Dear future president,
I live in a rural community in the heart of Alaska’s commercial fishing industry, on the coast of Alaska. While commercial fishing grosses almost 390 million dollars annually for fishermen and fish processing plant owners alike, the public education that my fellow students and I receive does not reflect the amount of money that trades hands in Bristol Bay.
Living in a rural community in the heart of Alaska’s, and the United States’, largest commercial salmon fishing industry, I continuously am exposed to commercial fishing throughout the entire year. Commercial fishing has been a part of my life since I was born.
Growing up in a rural community has its own ups and downs. Some of the pros include: a close community, work experience from a young age, and a valuable relationship with teachers. Some of the cons of living in a rural community include small schools, limited jobs for teens, and most importantly a lack of funding for public schools. Although most of the pros outweigh the cons, we cannot ignore the lack of funding for public education. In the small town that I come from there are only 2,500 year-round residents, meaning a very small pool of tax-payer money to fund the only high school, and one of only two middle schools in the area.
In the last year, according to Alaska Dispatch News, 17.5 million dollars of state funding was cut from services that are essential to student life, such as transportation, school grants, and pupil allocation. In a community with an already low population leading to restricted tax-payer funding, a cut in public education funding can only lead to detrimental consequences for people attending public school, like myself. If only a mere fraction of the 390 million dollars grossed annually was taxed to be used for public education this gap would be filled.

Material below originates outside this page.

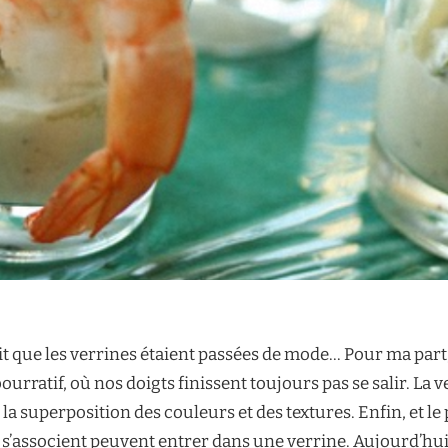
ait que les verrines étaient passées de mode… Pour ma part,
bourratif, où nos doigts finissent toujours pas se salir. L
 la superposition des couleurs et des textures. Enfin, et le
ui s’associent peuvent entrer dans une verrine. Aujourd’hu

In my school the lack of money is evident, as demonstrated by lack of books, lack of supplies, and lack of teachers. When I walk into my English class, there are not enough books, the same applies to my math class. In a Calculus class with nine students, only six students have math books. Teachers use their limited class funding to buy toner for their classroom printers, something that the district cannot afford to supply. This lack of funding can also be noticed in terms of positions at my school, with two teachers being let go at the end of last year because of budget cuts. These budget cuts have increased class size, while decreasing class supplies. These cuts and lack of funding do not mirror the amount of money being grossed in Bristol Bay.
To close, the funding allotted to public education in my area is not proportional to the amount of money made from commercial fishing. I implore you to consider what I have written, and how these budget cuts affect my education, and my future.